Saturday, April 28, 2007

ADOLESCENT FANTASY AND REALITY, THE BORN AGAIN PRIEST

...........metronomic crashing of the elements, the sea............approximating to the general flow of mental noise.............sterile hospital style atmosphere..............

A revelation of her hand. A hand by the hem of a white cotton dress. White cotton on recently forming breasts, tight over her stomach, virgin, unsoiled.

.............Would, could the dress redden?.............furtive glances for other.............earlier recollections on naivety..............

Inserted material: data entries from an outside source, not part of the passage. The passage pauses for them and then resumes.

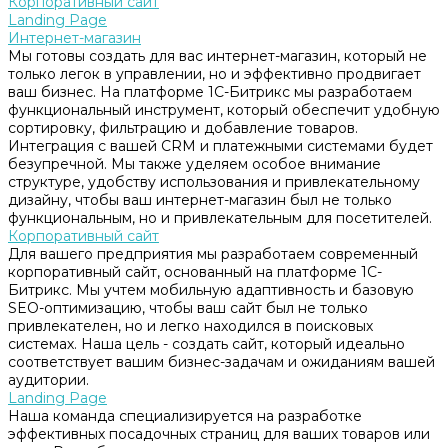
Корпоративный сайт
Landing Page
Интернет-магазин
Мы готовы создать для вас интернет-магазин, который не
только легок в управлении, но и эффективно продвигает
ваш бизнес. На платформе 1С-Битрикс мы разработаем
функциональный инструмент, который обеспечит удобную
сортировку, фильтрацию и добавление товаров.
Интеграция с вашей CRM и платежными системами будет
безупречной. Мы также уделяем особое внимание
структуре, удобству использования и привлекательному
дизайну, чтобы ваш интернет-магазин был не только
функциональным, но и привлекательным для посетителей.
Корпоративный сайт
Для вашего предприятия мы разработаем современный
корпоративный сайт, основанный на платформе 1С-
Битрикс. Мы учтем мобильную адаптивность и базовую
SEO-оптимизацию, чтобы ваш сайт был не только
привлекателен, но и легко находился в поисковых
системах. Наша цель - создать сайт, который идеально
соответствует вашим бизнес-задачам и ожиданиям вашей
аудитории.
Landing Page
Наша команда специализируется на разработке
эффективных посадочных страниц для ваших товаров или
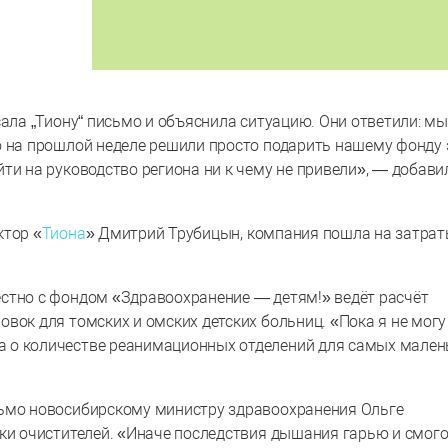
сала „Тиону“ письмо и объяснила ситуацию. Они ответили: м
о на прошлой неделе решили просто подарить нашему фонду 
ти на руководство региона ни к чему не привели», — добави
ктор «
Тиона
» Дмитрий Трубицын, компания пошла на затрат
стно с фондом «Здравоохранение — детям!» ведёт расчёт
вок для томских и омских детских больниц. «Пока я не могу
 о количестве реанимационных отделений для самых мален
сьмо новосибирскому министру здравоохранения Ольге
вки очистителей. «Иначе последствия дышания гарью и смог
нения ближайшие лет 15», — добавила Макарова.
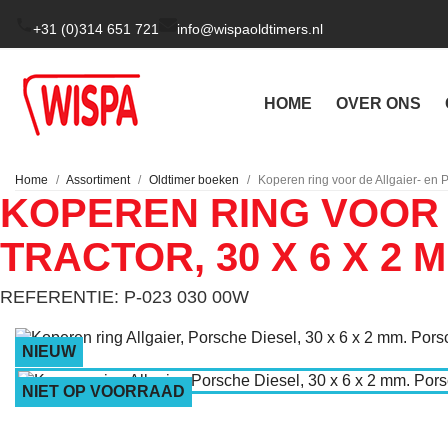
+31 (0)314 651 721
info@wispaoldtimers.nl
HOME
OVER ONS
Home
Assortiment
Oldtimer boeken
Koperen ring voor de Allgaier- en 
KOPEREN RING VOOR 
TRACTOR, 30 X 6 X 2 
REFERENTIE: P-023 030 00W
NIEUW
NIET OP VOORRAAD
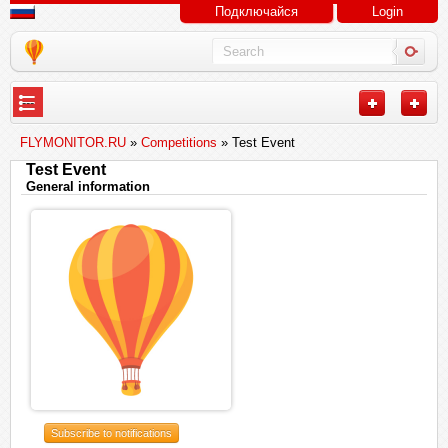
Подключайся
Login
---
FLYMONITOR.RU
»
Competitions
» Test Event
Test Event
General information
Subscribe to notifications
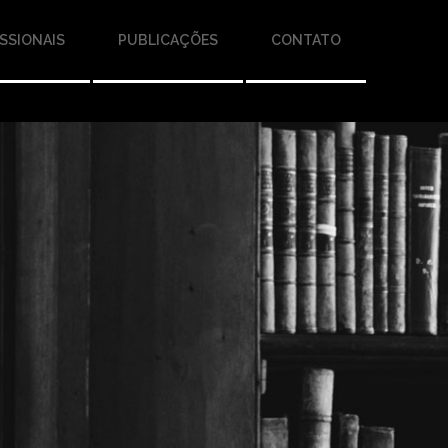
SSIONAIS
PUBLICAÇÕES
CONTATO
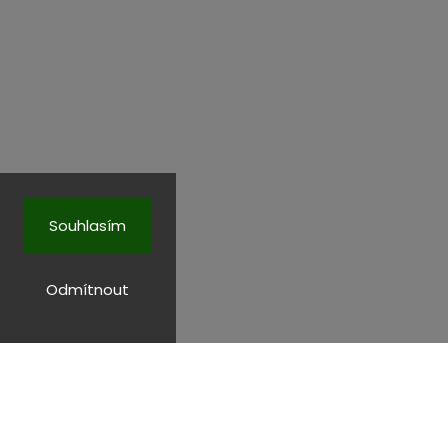
Souhlasím
Odmítnout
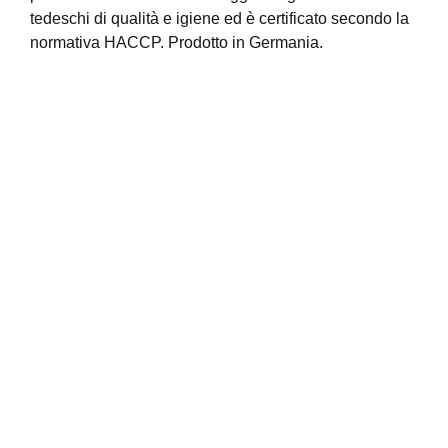
tedeschi di qualità e igiene ed è certificato secondo la
normativa HACCP. Prodotto in Germania.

A smell of ether.............I feel the rusted barbed wire fence, the heavy over painted white institutional door that doesn’t invite thoughts of another side...............I see and feel the cold fluorescent light burning on............burning on cold and all that’s left in my mind is the echo of the word please...............Please..............and, again, something, an idea crosses my mind that becomes more pleasurable than the pain of emotion and it could just be that, to watch her tongue turn blue could become far more pleasurable than the possibility of making love.

...........and then turned a small chromed lever. A whine of electricity. The table stretched, pulling the spread-eagled youth tight in his fetters, lifting his back sharply from the worn and heavily grained wood, his naked body presented to perfection for the application of the tortures to follow...........both taut and flexible elements..............rope replacing the gentle touch so that............no guilt need be felt..............in dream realms of attractive pain.............a victim's revenge..............a delicate armour of brain circuits all too easily fused.............


You should have seen me when I was really down. I had tried, but I had failed and it’s a shame. Affection, tenderness, just another wasted tear.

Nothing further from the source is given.